Christians are “political” because beliefs, including religious beliefs, have political consequences. However, Arnold’s Incarnation sermon is based upon more than that hackneyed, common-sense observation. Arnold assumes that, when storm clouds gather and politicians strut their stuff before adoring audiences, the most world-changing, revolutionary statement we can make is that Jesus reigns; that God, not nations, rules the world; and that even the best of Caesar’s solutions fall short of the kingdom of God. God’s peculiar answer to what’s wrong with the world, God’s exemplification of creative social alternatives, is the church. These sweepingly political claims are more than personal and private. As Arnold says, because we know, through Christ, who God (i.e., reality) is, we “cannot shed blood or tolerate private property,” we “cannot lie or take an oath,” and we must uphold “the faithfulness between a man and woman in a marriage under the church,” because we believe that God, not politics, names what’s really going on.

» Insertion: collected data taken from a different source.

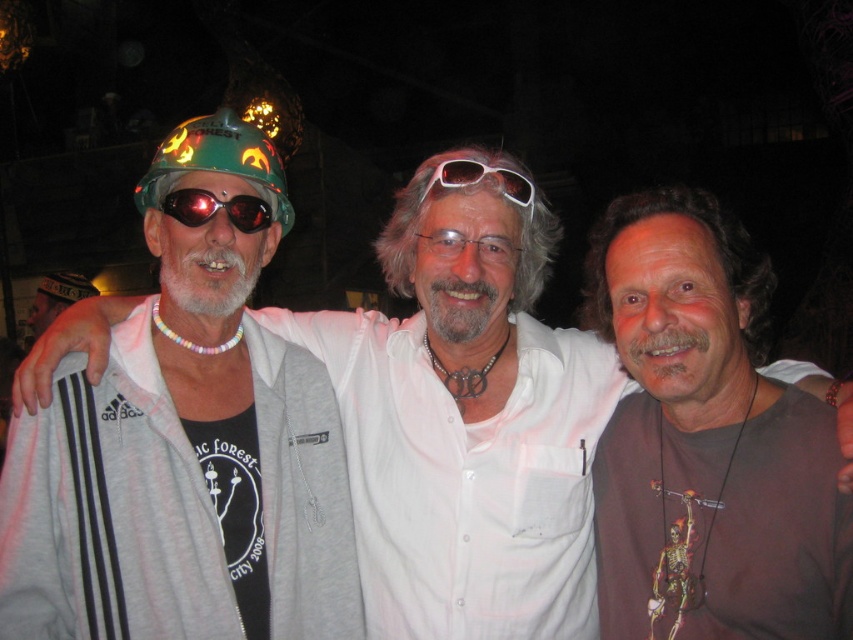 Who is higher up, matte green helmet at left or white plastic sunglasses at center?

white plastic sunglasses at center is above.

Does matte green helmet at left have a lesser width compared to white plastic sunglasses at center?

No.

In order to click on matte green helmet at left in this screenshot , I will do `click(186, 448)`.

Is point (525, 198) positioned before point (57, 276)?

Yes, it is.

Is point (450, 163) less distant than point (53, 320)?

Yes.

This screenshot has width=853, height=640. I want to click on white plastic sunglasses at center, so click(480, 179).

Is matte green helmet at left below white leather hat at left?

→ Indeed, matte green helmet at left is positioned under white leather hat at left.

Is point (207, 556) less distant than point (47, 308)?

Yes, point (207, 556) is closer to viewer.

Who is more distant from viewer, (166, 524) or (96, 292)?

The point (96, 292) is more distant.

The width and height of the screenshot is (853, 640). What are the coordinates of `matte green helmet at left` in the screenshot? It's located at (186, 448).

Returning from a Moral Monday demonstration in Raleigh, North Carolina, where hundreds of us had gathered to once again castigate the state’s political buffoons, I was rather pleased with myself for my courageous (though not costly) political activism. We got them told.
Listening to the radio on the way back, we heard Governor McCrory dismiss our demonstration as “just a bunch of aging hippies from the sixties.” Ouch! Our Trump-wannabe governor bragged that polls showed close to 60 percent support for his right-wing policies.

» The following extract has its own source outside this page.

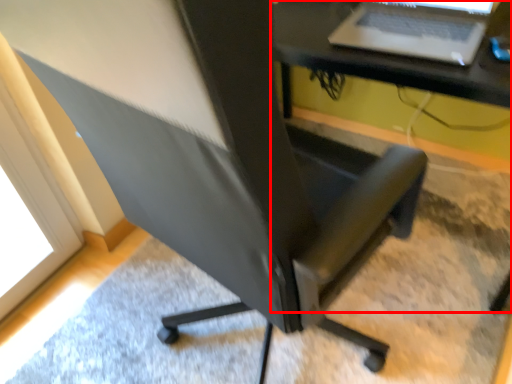 Question: From the image's perspective, where is computer desk (annotated by the red box) located in relation to laptop in the image?

Choices:
 (A) above
 (B) below

Answer: (B) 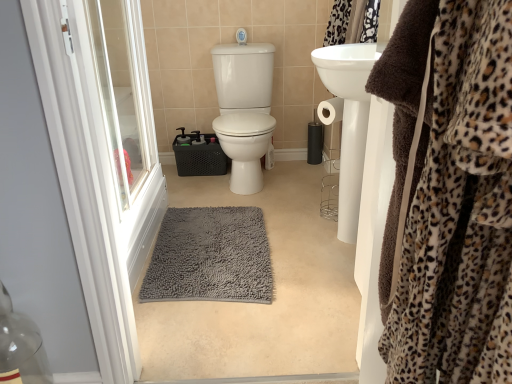 Where is `free location in front of gray shaggy bath mat at center`? The image size is (512, 384). free location in front of gray shaggy bath mat at center is located at coordinates (237, 334).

“Preacher,” said the person I had dragged to Moral Monday with me, “sounds like we don’t need better politicians; we need a better class of voters. Maybe you should stay home and work on your Sunday sermon rather than get arrested in Raleigh.”
I have met the political enemy, and he is… me and my fellow Christians, who find it so hard to embody our convictions, and who, even in our left-wing protests, unintentionally give credence to political scoundrels. If we are going to worship a Savior who is determined to tabernacle among us, to show up and thereby disrupt our settled arrangements with Caesar, then we can’t avoid the mundane, corporeal work of having meetings, forming a congregation that becomes in its life together and its way in the world a visible, breathing, undeniable bodily presence of Christ.
That’s why maybe my most radical, politically significant act is to take Eberhard Arnold as my model: stand up this Sunday and preach that God’s will be done, God’s reign will come on earth as in heaven, whether we like it or not.